O diretor executivo do Grupo de Custódia, Dr. Francis Delmonico, não respondeu aos e-mails solicitando a verificação de que o Grupo de Custódia de fato apresentou os parabéns.
Retração confusa
A partir do início deste ano, a China deveria ter cessado completamente o uso de órgãos de prisioneiros. Essa foi a mensagem apresentada e aceita pela comunidade ocidental de transplantes. Em um fórum no Parlamento Europeu em abril, o Dr. Delmonico mostrou a ele um e-mail do Dr. Huang atestando isso.
Mas de acordo com o Diário do Povo, porta-voz do Partido Comunista, em janeiro deste ano, Huang Jiefu disse: “Os prisioneiros no corredor da morte também são cidadãos; a lei não os priva do direito de doar seus órgãos. Se o prisioneiro estiver disposto a doar para expiar seus crimes, isso deve ser incentivado”.
O New York Times, em um artigo recente, chamou a atenção para essas contradições entre declarações feitas ao Ocidente e aquelas ditas em chinês para uma audiência doméstica. O Epoch Times já havia chamado a atenção para as observações e a dubiedade das promessas, logo após serem feitas.
O Dr. Kirk Allison, professor do programa de direitos humanos e saúde da Universidade de Minnesota, achava que no contexto dessa não reforma e das perguntas não respondidas sobre a verdadeira fonte de muitos órgãos de transplante da China, o reconhecimento do Dr. Huang foi imerecido.

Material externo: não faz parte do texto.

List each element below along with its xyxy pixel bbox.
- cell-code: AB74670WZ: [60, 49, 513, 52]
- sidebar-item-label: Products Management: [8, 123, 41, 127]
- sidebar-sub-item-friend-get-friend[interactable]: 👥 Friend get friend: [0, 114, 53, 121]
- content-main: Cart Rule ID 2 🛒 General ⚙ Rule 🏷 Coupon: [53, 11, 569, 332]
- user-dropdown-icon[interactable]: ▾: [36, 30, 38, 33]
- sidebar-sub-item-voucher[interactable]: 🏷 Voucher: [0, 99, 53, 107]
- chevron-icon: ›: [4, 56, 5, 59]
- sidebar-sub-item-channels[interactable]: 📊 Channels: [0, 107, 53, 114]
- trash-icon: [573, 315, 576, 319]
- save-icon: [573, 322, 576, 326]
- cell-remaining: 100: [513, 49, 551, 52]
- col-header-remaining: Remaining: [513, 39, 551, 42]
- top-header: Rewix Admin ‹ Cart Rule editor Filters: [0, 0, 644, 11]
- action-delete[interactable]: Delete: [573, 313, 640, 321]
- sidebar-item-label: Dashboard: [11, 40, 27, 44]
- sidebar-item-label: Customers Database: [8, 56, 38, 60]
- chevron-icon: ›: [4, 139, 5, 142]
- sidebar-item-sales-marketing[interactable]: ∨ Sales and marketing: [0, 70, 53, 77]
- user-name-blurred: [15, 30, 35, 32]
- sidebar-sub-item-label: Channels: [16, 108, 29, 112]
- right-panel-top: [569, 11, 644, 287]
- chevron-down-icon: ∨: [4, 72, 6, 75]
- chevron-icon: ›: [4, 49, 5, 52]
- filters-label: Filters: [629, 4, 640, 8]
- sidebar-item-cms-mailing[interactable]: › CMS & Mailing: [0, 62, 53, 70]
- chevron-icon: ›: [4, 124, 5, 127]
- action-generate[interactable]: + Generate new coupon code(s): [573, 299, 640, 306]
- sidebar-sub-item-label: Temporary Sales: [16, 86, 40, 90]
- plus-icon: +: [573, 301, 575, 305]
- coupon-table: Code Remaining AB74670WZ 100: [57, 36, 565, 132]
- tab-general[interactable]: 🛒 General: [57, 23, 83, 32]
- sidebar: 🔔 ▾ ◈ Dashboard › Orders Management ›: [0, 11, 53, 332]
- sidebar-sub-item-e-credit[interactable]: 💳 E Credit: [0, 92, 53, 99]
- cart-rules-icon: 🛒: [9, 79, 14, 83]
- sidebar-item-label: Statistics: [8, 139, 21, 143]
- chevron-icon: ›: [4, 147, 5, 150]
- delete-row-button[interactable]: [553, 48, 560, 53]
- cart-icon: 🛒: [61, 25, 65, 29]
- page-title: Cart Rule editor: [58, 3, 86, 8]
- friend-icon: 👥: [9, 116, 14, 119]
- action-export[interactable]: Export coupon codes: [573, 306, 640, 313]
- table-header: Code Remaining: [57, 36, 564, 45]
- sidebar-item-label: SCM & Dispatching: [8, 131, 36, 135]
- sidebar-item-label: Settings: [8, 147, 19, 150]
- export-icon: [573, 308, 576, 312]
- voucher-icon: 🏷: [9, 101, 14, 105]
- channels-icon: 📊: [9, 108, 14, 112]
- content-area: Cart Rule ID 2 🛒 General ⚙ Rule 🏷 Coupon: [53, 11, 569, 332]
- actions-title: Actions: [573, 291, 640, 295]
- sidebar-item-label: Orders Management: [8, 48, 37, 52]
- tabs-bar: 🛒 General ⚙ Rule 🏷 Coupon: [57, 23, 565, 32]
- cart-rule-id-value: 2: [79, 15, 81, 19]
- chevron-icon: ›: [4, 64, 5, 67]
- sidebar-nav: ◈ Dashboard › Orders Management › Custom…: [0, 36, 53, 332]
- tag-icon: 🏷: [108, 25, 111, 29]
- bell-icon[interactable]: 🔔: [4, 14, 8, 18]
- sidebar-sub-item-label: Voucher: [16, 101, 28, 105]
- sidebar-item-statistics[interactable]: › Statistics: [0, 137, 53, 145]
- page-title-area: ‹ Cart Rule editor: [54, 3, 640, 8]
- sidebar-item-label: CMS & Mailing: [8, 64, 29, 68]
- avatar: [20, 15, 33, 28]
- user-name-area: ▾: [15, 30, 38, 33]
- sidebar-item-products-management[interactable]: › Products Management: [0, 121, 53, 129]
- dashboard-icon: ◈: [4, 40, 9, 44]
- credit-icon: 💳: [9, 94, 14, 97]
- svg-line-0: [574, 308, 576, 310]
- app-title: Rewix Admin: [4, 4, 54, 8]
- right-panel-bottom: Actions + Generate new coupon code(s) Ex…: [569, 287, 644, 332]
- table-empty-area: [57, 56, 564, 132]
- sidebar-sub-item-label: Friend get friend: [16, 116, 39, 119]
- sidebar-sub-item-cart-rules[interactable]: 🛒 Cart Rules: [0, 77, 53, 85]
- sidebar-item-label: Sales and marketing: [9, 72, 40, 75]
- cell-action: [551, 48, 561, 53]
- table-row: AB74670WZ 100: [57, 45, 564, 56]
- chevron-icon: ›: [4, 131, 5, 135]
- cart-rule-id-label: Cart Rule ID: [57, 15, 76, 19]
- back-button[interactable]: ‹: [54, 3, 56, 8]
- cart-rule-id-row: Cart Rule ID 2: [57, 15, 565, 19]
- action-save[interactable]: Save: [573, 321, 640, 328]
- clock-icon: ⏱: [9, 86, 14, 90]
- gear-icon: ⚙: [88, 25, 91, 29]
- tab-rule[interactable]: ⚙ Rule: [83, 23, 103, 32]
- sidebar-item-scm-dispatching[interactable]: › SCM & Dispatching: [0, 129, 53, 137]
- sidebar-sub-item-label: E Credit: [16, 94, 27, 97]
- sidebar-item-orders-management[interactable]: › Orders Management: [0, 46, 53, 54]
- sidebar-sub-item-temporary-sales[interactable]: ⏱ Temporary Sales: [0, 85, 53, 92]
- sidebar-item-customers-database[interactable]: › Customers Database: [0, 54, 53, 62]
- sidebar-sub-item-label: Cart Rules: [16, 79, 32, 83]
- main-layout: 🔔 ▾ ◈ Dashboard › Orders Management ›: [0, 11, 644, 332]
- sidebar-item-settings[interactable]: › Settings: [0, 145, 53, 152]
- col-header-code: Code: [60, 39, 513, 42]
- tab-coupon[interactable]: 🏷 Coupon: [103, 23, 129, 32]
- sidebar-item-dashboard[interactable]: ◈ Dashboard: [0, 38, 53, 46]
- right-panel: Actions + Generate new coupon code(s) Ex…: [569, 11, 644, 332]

“Seu plano e intenção de regularizar o fornecimento de órgãos de prisioneiros no sistema de distribuição eletrônica é um retrocesso. Isso perpetua a dependência e a demanda médica por execuções como fonte de órgãos”, disse Allison em entrevista por telefone.
A medida “realmente branqueia a rastreabilidade das fontes e cria uma demanda silenciosa por execuções em andamento”.
O Dr. Allison acrescentou: “Acho que a forma como alguns na comunidade internacional de transplantes estão tão comprometidos em levar adiante o transplante chinês e tentar reformá-lo levou a uma tendência de aplaudir cada pequeno progresso. Mas adivinhem? Acontece que é mais do mesmo. Acho que isso é lamentável e não acho que seja particularmente útil.”